Strona:PL Joseph Conrad - Ocalenie.djvu/096

Z Wikiźródeł, wolnej biblioteki
Ta strona została skorygowana.

— Moja ojczyzna leży wśród dalekiego morza, gdzie lekkie bryzy są równie silne jak tutaj wiatry w porze deszczów — rzekł Lingard. Rozległy się ciche okrzyki podziwu. — Wyjechałem stamtąd, będąc bardzo młodym i nie wiem nic o swej potędze w kraju, gdzie wielcy ludzie równie są liczni jak biedacy na wszystkich waszych wyspach, tuanie Hassimie. — Ale tutaj — ciągnął dalej — tutaj, gdzie także jest moja ojczyzna — ponieważ to jest statek angielski i w dodatku godny tej nazwy — czuję się wcale potężnym. Prawdziwie, jestem tu radżą. Ten kawałek mojej ojczyzny należy do mnie.
Na gościach zrobiły te słowa wielkie wrażenie; patrzyli na siebie znacząco, kiwali głowami.
— Pięknie, pięknie, tuanie — rzekł wreszcie Hassim z uśmiechem. — Wozisz ze sobą po morzu swoją ojczyznę i swoją potęgę. Jesteś radżą na morzu. To pięknie!

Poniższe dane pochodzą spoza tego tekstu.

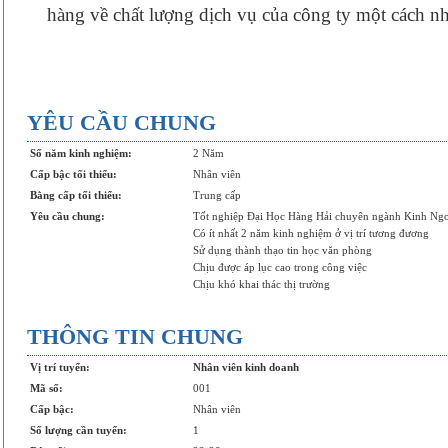
hàng về chất lượng dịch vụ của công ty một cách n
YÊU CẦU CHUNG
Số năm kinh nghiệm:
2 Năm
Cấp bậc tối thiểu:
Nhân viên
Bằng cấp tối thiểu:
Trung cấp
Yêu cầu chung:
Tốt nghiệp Đại Học Hàng Hải chuyên ngành Kinh Ngo
Có ít nhất 2 năm kinh nghiệm ở vị trí tương đương
Sử dụng thành thạo tin học văn phòng
Chịu được áp lục cao trong công việc
Chịu khó khai thác thị trường
THÔNG TIN CHUNG
Vị trí tuyển:
Nhân viên kinh doanh
Mã số:
001
Cấp bậc:
Nhân viên
Số lượng cần tuyển:
1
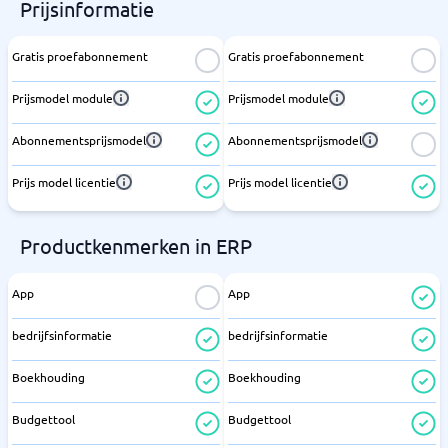
Prijsinformatie
Gratis proefabonnement
Gratis proefabonnement
Prijsmodel module
Prijsmodel module
Abonnementsprijsmodel
Abonnementsprijsmodel
Prijs model licentie
Prijs model licentie
Productkenmerken in ERP
App
App
bedrijfsinformatie
bedrijfsinformatie
Boekhouding
Boekhouding
Budgettool
Budgettool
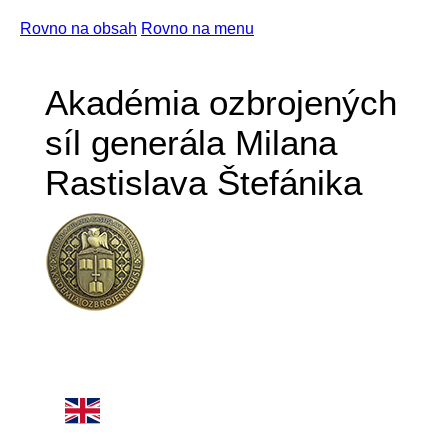
Rovno na obsah
Rovno na menu
Akadémia ozbrojených
síl generála Milana
Rastislava Štefánika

Lingard wybuchnął grzmiącym śmiechem, a goście jego wyglądali na rozbawionych.
— Twój kraj jest bardzo potężny, wiemy o tem — zaczął znów Hassim po krótkiej przerwie — ale czy jest silniejszy od kraju Holendrów, którzy kradną nam ziemię?

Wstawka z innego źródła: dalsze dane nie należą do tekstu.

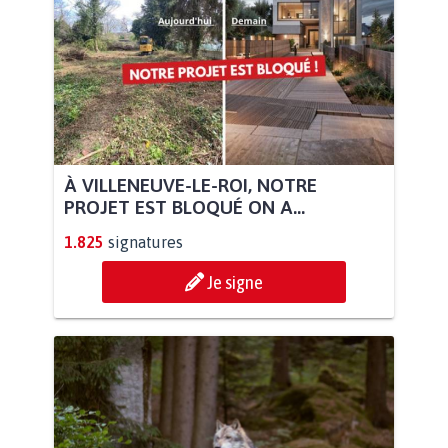
À VILLENEUVE-LE-ROI, NOTRE
PROJET EST BLOQUÉ ON A...
1.825
signatures
Je signe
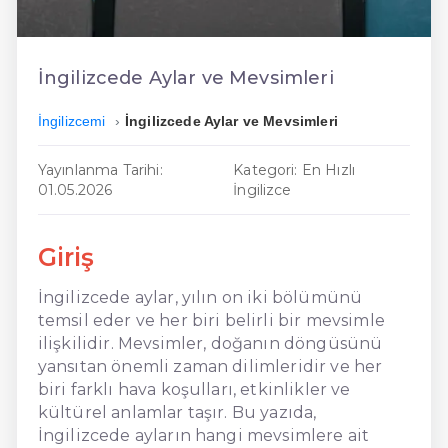
En Ucuz İngilizce
En Uygun İngilizce
İngilizcede Aylar ve Mevsimleri
Hızlı İngilizce
İngilizcemi
İngilizcede Aylar ve Mevsimleri
Yayınlanma Tarihi:
Kategori: En Hızlı
01.05.2026
İngilizce
Giriş
İngilizcede aylar, yılın on iki bölümünü
temsil eder ve her biri belirli bir mevsimle
ilişkilidir. Mevsimler, doğanın döngüsünü
yansıtan önemli zaman dilimleridir ve her
biri farklı hava koşulları, etkinlikler ve
kültürel anlamlar taşır. Bu yazıda,
İngilizcede ayların hangi mevsimlere ait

— Silniejszy? — krzyknął Lingard. Otworzył szeroką dłoń. — Silniejszy? Moglibyśmy wziąć ich do ręki — o tak — i zamknął dłoń tryumfalnie.
— A czy każecie im płacić haracz za ziemię? — dopytywał skwapliwie Hassim.
— Nie — odrzekł Lingard bardziej umiarkowanym tonem; — widzisz, tuanie Hassimie, to nie jest w zwyczaju u ludzi białych. Moglibyśmy to zrobić, naturalnie, ale to nie jest w zwyczaju.